H.B. 491, sponsored by Representative Amy Mercado, was filed in the House on January 24, 2017. It was referred to the Natural Resources and Public Lands Subcommittee, Agriculture and Natural Resources Appropriations Subcommittee and the Government Accountability Committee on February 6, 2017. The bill was not heard in its first committee of reference and subsequently died in committee. S.B. 1304, sponsored by Senator Linda Stewart, was filed in the Senate on February 28, 2017. It was referred to the Committee on Environmental Preservation and Conservation, the Appropriations Subcommittee on the Environment and Natural Resources and Appropriations. The bill was found favorable with a Committee Substitute by the Committee on Environmental Preservation and Conservation on April 19, 2017. The bill died in its second committee of reference.

On December 6, 2018, Stewart filed S.B. 134, Florida Black Bears. This bill would prohibit the FWC from allowing the recreational hunting of Florida black bears mothering cubs that weigh less than 100 pounds under a Florida black bear hunting permit; specify a penalty for the unlawful harvesting of saw palmetto berries on state lands; prohibit prescribed burns in certain designated habitats during specified times. This bill was not heard in its first committee of reference and subsequently died in committee.

On February 13, 2019, Stewart filed S.B. 988, Florida Black Bears/ Endangered and Threatened Species Act. This bill would request the FWC to consider relisting the Florida black bear as a threatened species under the Endangered and Threatened Species Act.
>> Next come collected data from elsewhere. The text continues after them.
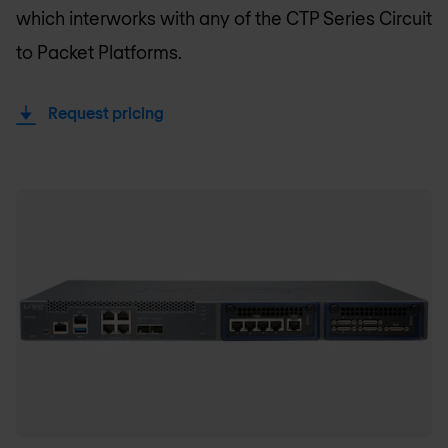
which interworks with any of the CTP Series Circuit
to Packet Platforms.
Request pricing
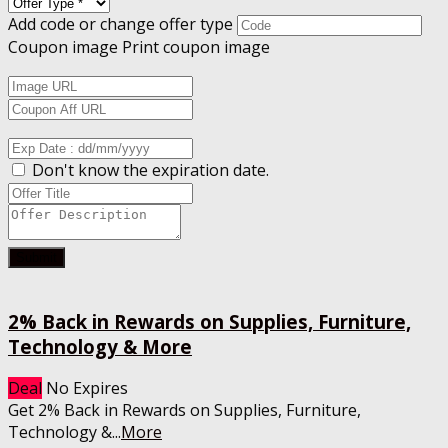
Add code or change offer type
Coupon image
Print coupon image
Don't know the expiration date.
Submit
2% Back in Rewards on Supplies, Furniture,
Technology & More
Deal
No Expires
Get 2% Back in Rewards on Supplies, Furniture,
Technology &
...
More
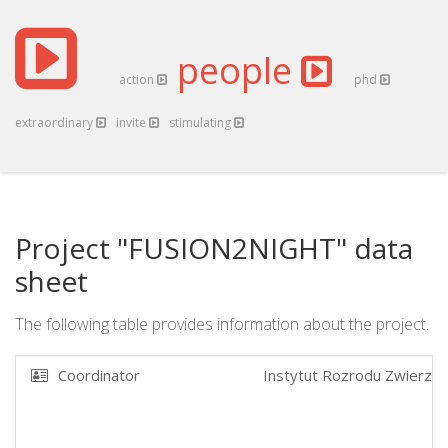
people
action
phd
extraordinary
invite
stimulating
Project "FUSION2NIGHT" data
sheet
The following table provides information about the project.
Coordinator
Instytut Rozrodu Zwierzat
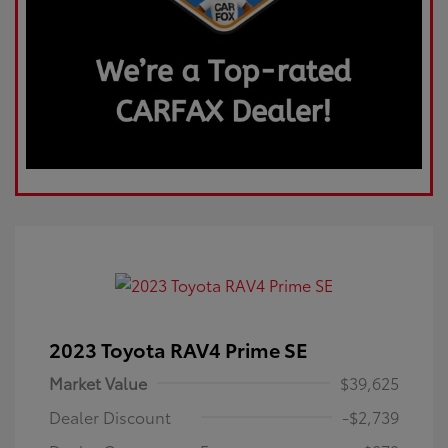
2023 Toyota RAV4 Prime SE
Market Value
$39,625
Dealer Discount
-$2,739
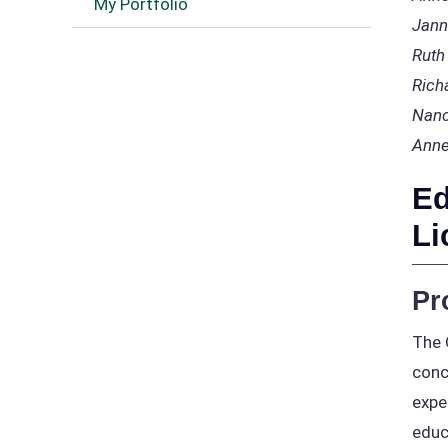
My Portfolio
Jann
Ruth
Rich
Nanc
Anne
Ed
Li
Pr
The 
conc
expe
educ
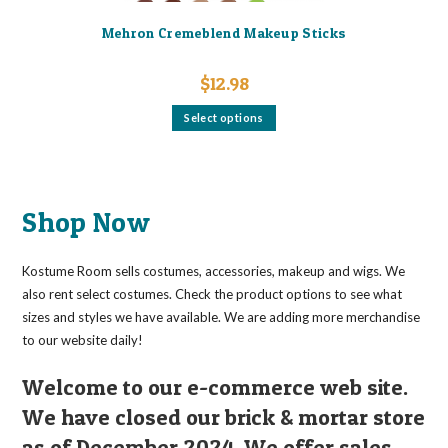
Mehron Cremeblend Makeup Sticks
$
12.98
This
Select options
product
has
multiple
variants.
The
options
may
Shop Now
be
chosen
on
the
Kostume Room sells costumes, accessories, makeup and wigs. We
product
page
also rent select costumes. Check the product options to see what
sizes and styles we have available. We are adding more merchandise
to our website daily!
Welcome to our e-commerce web site.
We have closed our brick & mortar store
as of December 2024. We offer sales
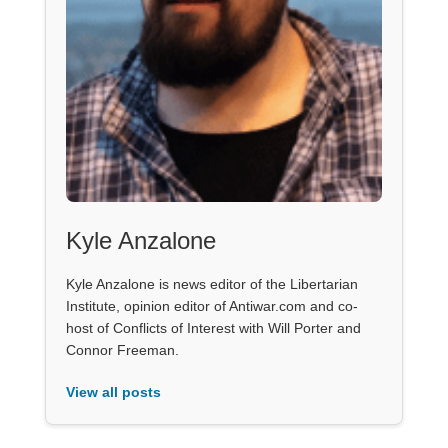
Kyle Anzalone
Kyle Anzalone is news editor of the Libertarian
Institute, opinion editor of Antiwar.com and co-
host of Conflicts of Interest with Will Porter and
Connor Freeman.
View all posts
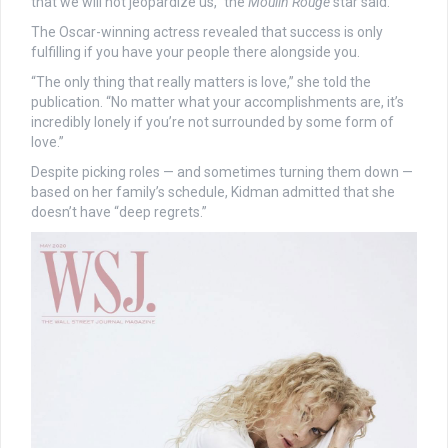
that we will not jeopardize us,” the
Moulin Rouge
star said.
The Oscar-winning actress revealed that success is only
fulfilling if you have your people there alongside you.
“The only thing that really matters is love,” she told the
publication. “No matter what your accomplishments are, it’s
incredibly lonely if you’re not surrounded by some form of
love.”
Despite picking roles — and sometimes turning them down —
based on her family’s schedule, Kidman admitted that she
doesn’t have “deep regrets.”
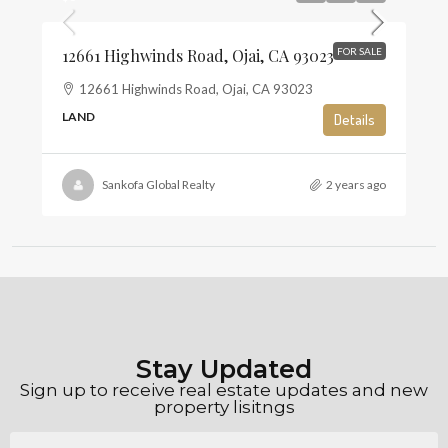
12661 Highwinds Road, Ojai, CA 93023
FOR SALE
12661 Highwinds Road, Ojai, CA 93023
LAND
Details
Sankofa Global Realty
2 years ago
Stay Updated
Sign up to receive real estate updates and new
property lisitngs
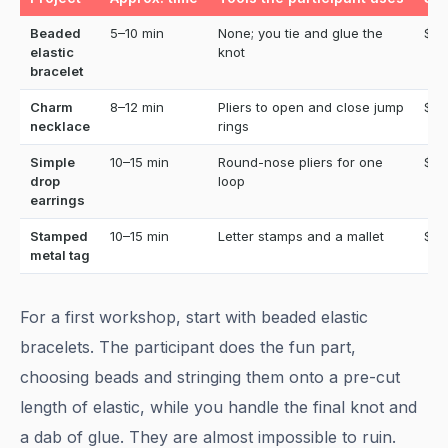
Beaded
5–10 min
None; you tie and glue the
$12
elastic
knot
bracelet
Charm
8–12 min
Pliers to open and close jump
$15
necklace
rings
Simple
10–15 min
Round-nose pliers for one
$15
drop
loop
earrings
Stamped
10–15 min
Letter stamps and a mallet
$12
metal tag
For a first workshop, start with beaded elastic
bracelets. The participant does the fun part,
choosing beads and stringing them onto a pre-cut
length of elastic, while you handle the final knot and
a dab of glue. They are almost impossible to ruin.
This bill was not heard in its first committee of reference and subsequently died in committee.

On February 18, 2019, state Senator Jason Pizzo filed S.B. 1150, Wildlife Protection. This bill would prohibit the import, sale, purchase, and distribution of ivory articles and rhinoceros horns; provide that it is unlawful to take, possess, injure, shoot, collect, or sell Florida black bears; provide that the illegal taking, possession, injuring, shooting, collecting, or selling of Florida black bears is a Level Four violation, which is subject to criminal and civil penalties. This bill was not heard in its first committee of reference and subsequently died in committee.

In 2016 various conservation groups throughout Florida led by the Center for Biological Diversity petitioned the U.S. Department of Interior to request that the Florida black bear be listed on the federal Endangered Species Act. The U.S. Fish and Wildlife Services denied the change in status, in lieu of state actions to protect the Florida black bear.